Here is a more detailed look at the area:
<imagedata fileref="figures/package-feeds.png" align="center" width="7in" depth="6in" />
</para>
<para>
Package feeds are an intermediary step in the build process.
BitBake generates packages whose type is defined by the
<link linkend='var-PACKAGE_CLASSES'><filename>PACKAGE_CLASSES</filename></link>
variable.
Before placing the packages into package feeds,
the build process validates them with generated output quality
assurance checks through the
<link linkend='ref-classes-insane'><filename>insane.bbclass</filename></link>
class.
</para>
<para>
The package feed area resides in
<filename>tmp/deploy</filename> of the Build Directory.
Folders are created that correspond to the package type
(IPK, DEB, or RPM) created.
Further organization is derived through the value of the
<link linkend='var-PACKAGE_ARCH'><filename>PACKAGE_ARCH</filename></link>
variable for each package.
For example, packages can exist for the i586 or qemux86
architectures.
The package files themselves reside within the appropriate
architecture folder.
</para>
<para>
BitBake uses the <filename>do_package_write_*</filename> task to
place generated packages into the package holding area (e.g.

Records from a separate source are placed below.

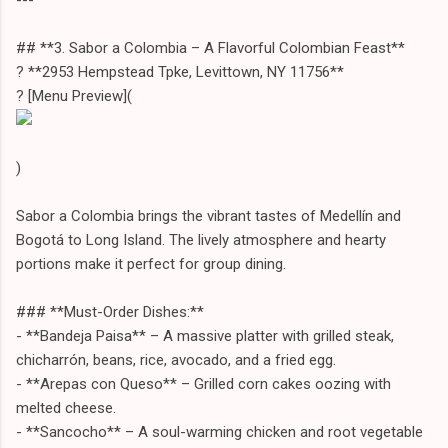
## **3. Sabor a Colombia – A Flavorful Colombian Feast**
? **2953 Hempstead Tpke, Levittown, NY 11756**
?️ [Menu Preview](
)
Sabor a Colombia brings the vibrant tastes of Medellín and
Bogotá to Long Island. The lively atmosphere and hearty
portions make it perfect for group dining.
### **Must-Order Dishes:**
- **Bandeja Paisa** – A massive platter with grilled steak,
chicharrón, beans, rice, avocado, and a fried egg.
- **Arepas con Queso** – Grilled corn cakes oozing with
melted cheese.
- **Sancocho** – A soul-warming chicken and root vegetable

<filename>do_package_write_ipk</filename> for IPK packages).
</para>
</section>
<section id='images-dev-environment'>
<title>Images</title>
<para>
The images produced by the OpenEmbedded build system
are compressed forms of the
root filesystems that are ready to boot on a target device.
You can see from the main
<link linkend='a-closer-look-at-the-yocto-project-development-environment'>Yocto Project Development Environment</link>
figure that BitBake output in part consists of images.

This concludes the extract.